Solange es Ziel künstlerischer Bestrebungen ist, unbekannte Territorien der menschlichen Wahrnehmung zu erobern, ist auch die Frage der jeweiligen Technik akut. Deshalb ranken sich seit der Antike zahlreiche Künstleranekdoten um dieses Problem. Die vollkommene Beherrschung der technischen Mittel einerseits und die Entdeckung noch besserer technischer Mittel, um die vorgenommenen Ziele zu erreichen, andererseits, gelten von jeher als Ausweis künstlerischer Meisterschaft. Nicht von ungefähr wurde der große Jan van Eyck häufig mit der Erfindung der Ölmalerei in Zusammenhang gebracht.

Die Moderne hat den herkömmlichen Techniken der Kunst neue hinzugefügt, mechanische wie die sogenannten analogen Systeme Fotografie und Film und elektronische wie die sogenannten digitalen Systeme Video und Computer. Immer haben neue Techniken der Kunst neue Horizonte erschlossen. Dabei hat es bisweilen lange gedauert, bis die Öffentlichkeit den neuen Techniken künstlerische Legitimität eingeräumt hat. Bei der Fotografie fast hundert Jahre, beim Film zwanzig und bei den digitalen Techniken beinahe zehn. Inzwischen gelten Fotografie, Film und Video als selbstverständliche Mittel in der Hand von Künstlern wie Pinsel, Zeichenstift, Stichel, Hammer, Meißel, Leinwände, Holz, Stein und Metall.
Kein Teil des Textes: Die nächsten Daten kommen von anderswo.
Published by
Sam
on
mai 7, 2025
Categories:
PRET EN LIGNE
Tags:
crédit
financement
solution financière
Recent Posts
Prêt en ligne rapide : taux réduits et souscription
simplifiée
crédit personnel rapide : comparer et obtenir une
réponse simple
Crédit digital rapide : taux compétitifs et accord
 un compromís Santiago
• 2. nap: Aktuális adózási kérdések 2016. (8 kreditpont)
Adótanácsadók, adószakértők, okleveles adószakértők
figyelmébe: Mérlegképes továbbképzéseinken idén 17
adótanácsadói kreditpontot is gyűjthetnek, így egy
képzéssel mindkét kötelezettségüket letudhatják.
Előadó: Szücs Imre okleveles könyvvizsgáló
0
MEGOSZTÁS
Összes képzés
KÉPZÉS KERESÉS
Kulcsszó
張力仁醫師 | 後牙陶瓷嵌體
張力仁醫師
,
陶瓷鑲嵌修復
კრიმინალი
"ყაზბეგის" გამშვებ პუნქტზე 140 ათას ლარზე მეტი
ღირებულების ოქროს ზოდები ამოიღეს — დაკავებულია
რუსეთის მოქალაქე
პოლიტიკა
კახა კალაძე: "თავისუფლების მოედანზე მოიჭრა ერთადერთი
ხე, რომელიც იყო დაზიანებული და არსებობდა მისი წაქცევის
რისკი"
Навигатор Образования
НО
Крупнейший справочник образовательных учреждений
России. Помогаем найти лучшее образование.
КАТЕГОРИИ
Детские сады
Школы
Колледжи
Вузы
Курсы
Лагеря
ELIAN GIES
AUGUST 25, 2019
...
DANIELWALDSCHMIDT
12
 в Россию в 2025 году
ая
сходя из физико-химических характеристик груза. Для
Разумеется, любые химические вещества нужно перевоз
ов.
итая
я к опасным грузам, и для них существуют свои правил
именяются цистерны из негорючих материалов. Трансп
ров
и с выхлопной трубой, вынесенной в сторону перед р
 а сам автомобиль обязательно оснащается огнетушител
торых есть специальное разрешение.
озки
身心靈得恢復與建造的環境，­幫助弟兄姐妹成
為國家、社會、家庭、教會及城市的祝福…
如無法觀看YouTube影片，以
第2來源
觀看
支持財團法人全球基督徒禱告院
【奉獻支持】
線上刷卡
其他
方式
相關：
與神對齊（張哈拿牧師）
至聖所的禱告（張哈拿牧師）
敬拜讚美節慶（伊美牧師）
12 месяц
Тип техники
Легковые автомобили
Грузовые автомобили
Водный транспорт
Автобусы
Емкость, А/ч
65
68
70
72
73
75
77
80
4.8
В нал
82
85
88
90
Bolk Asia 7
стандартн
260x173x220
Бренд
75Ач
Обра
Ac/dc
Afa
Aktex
Ausstellungen mit besonderem Einfluss auf die Kunst der Gegenwart wie Documenta in Kassel und Biennale in Venedig sind ohne fotografische und filmische Beiträge inzwischen nicht mehr denkbar.
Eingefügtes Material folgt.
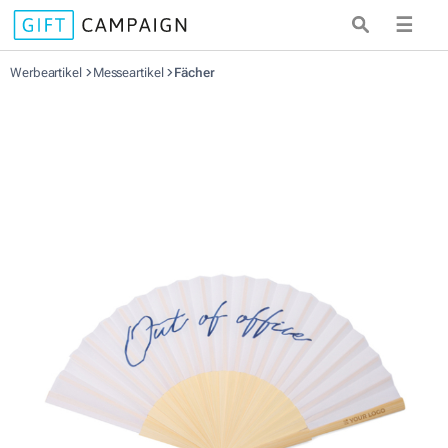
☰
Werbeartikel
Messeartikel
Fächer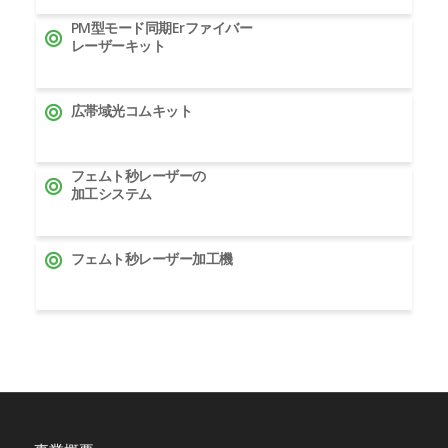
PM型モード同期Erファイバー
レーザーキット
広帯域光コムキット
フェムト秒レーザーの
加工システム
フェムト秒レーザー加工機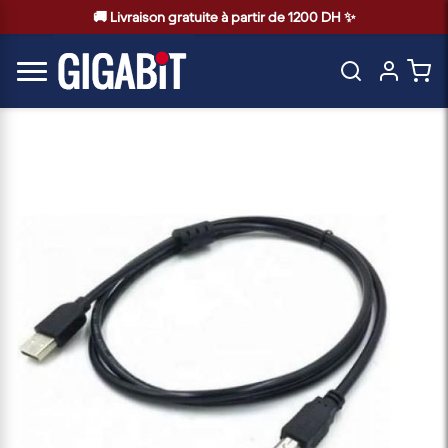
🚚 Livraison gratuite à partir de 1200 DH ✨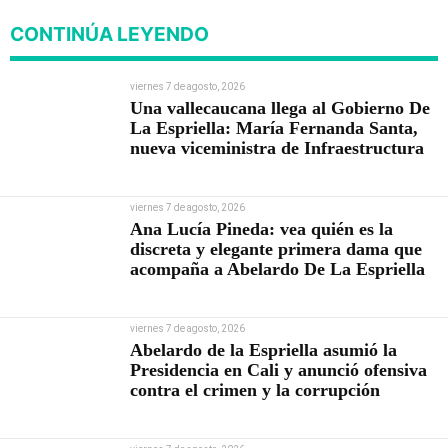
CONTINÚA LEYENDO
viernes 7 de agosto, 2026
Una vallecaucana llega al Gobierno De
La Espriella: María Fernanda Santa,
nueva viceministra de Infraestructura
viernes 7 de agosto, 2026
Ana Lucía Pineda: vea quién es la
discreta y elegante primera dama que
acompaña a Abelardo De La Espriella
viernes 7 de agosto, 2026
Abelardo de la Espriella asumió la
Presidencia en Cali y anunció ofensiva
contra el crimen y la corrupción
Gottfried Helnwein, keine Frage, ist ein Künstler auf der Höhe der Zeit. Wie alle avancierten Künstler hat er sich nicht nur den Herausforderungen der neuen Techniken gestellt, vielmehr meistert er sie, indem er sie zur immer vollkommeneren Verwirklichung seiner künstlerischen Vorstellungen planvoll nutzt. Niemals verwendet er Technik um ihrer selbst willen oder um mit vordergründigen Effekten zu verblüffen. Er ordnet im Gegenteil die technischen Mittel den Zwecken seiner künstlerischen Ziele strikt unter. Für seine zeitgebundenen Aktionen zu Beginn seiner künstlerischen Praxis waren Fotografie und Film die einzig angemessenen Mittel, wenigstens einen Rest ihrer provokativen Wirkung mit dem Siegel der Authentizität zu erhalten. In diesem Fall war der eigene Körper das hauptsächliche Mittel des künstlerischen Aktes.

Die Fotografie ist auch das überzeugendste Medium für seine prägnanten Porträts herausragender Repräsentanten der internationalen Medienkultur. Gemalte Porträts von Warhol bis Jackson würden seltsam verfehlt anmuten. Die Malerei kommt hingegen zum Zuge, wenn Helnwein eine Wirklichkeit wiedergeben will, die alles Reale an Wirklichkeit weit übertrifft und im Bild so wirklich erscheinen soll, dass sie einem (Alb)-Traum gleicht: nämlich wirklicher als die sicht- und erfahrbare Realität. Oder anders ausgedrückt: Eine Wirklichkeit, die allein mit den Mitteln der Malerei zu verwirklichen ist, obwohl sie auf den ersten Blick wie eine fotografische Wirklichkeit aussieht. Helnwein ist ein Meister in der Anwendung der unterschiedlichsten künstlerischen Techniken, sei es aller möglichen Druckverfahren, sei es der Fotografie, des Films und nicht zuletzt der Malerei.

Dabei gehört es durchaus zu seiner künstlerischen Signatur, dass er die Betrachter seiner Bilder häufig über die technischen Voraussetzungen seiner Bilder im Unklaren lässt und verschiedene Techniken in unterschiedlichen Werkphasen miteinander kombiniert, ohne dass dem ungeschultem Auge ersichtlich wird, wie sich die einzelnen Techniken zueinander verhalten. Das ist letzten Endes auch nicht wichtig. Wichtig ist stattdessen, dass die Dinge anders sind, als sie erscheinen. Denn natürlich geht es Gottfried Helnwein - wie jedem bedeutenden Künstler - darum, mit seinen Werken die Grenzen der eingeschliffenen Wahrnehmungsformen zu irritieren und diese zu überschreiten, um die ungeheure Vielfalt der Erscheinungswelt ins richtige Licht zu rücken. Und dazu beschreitet er unaufhörlich ungewöhnliche Wege.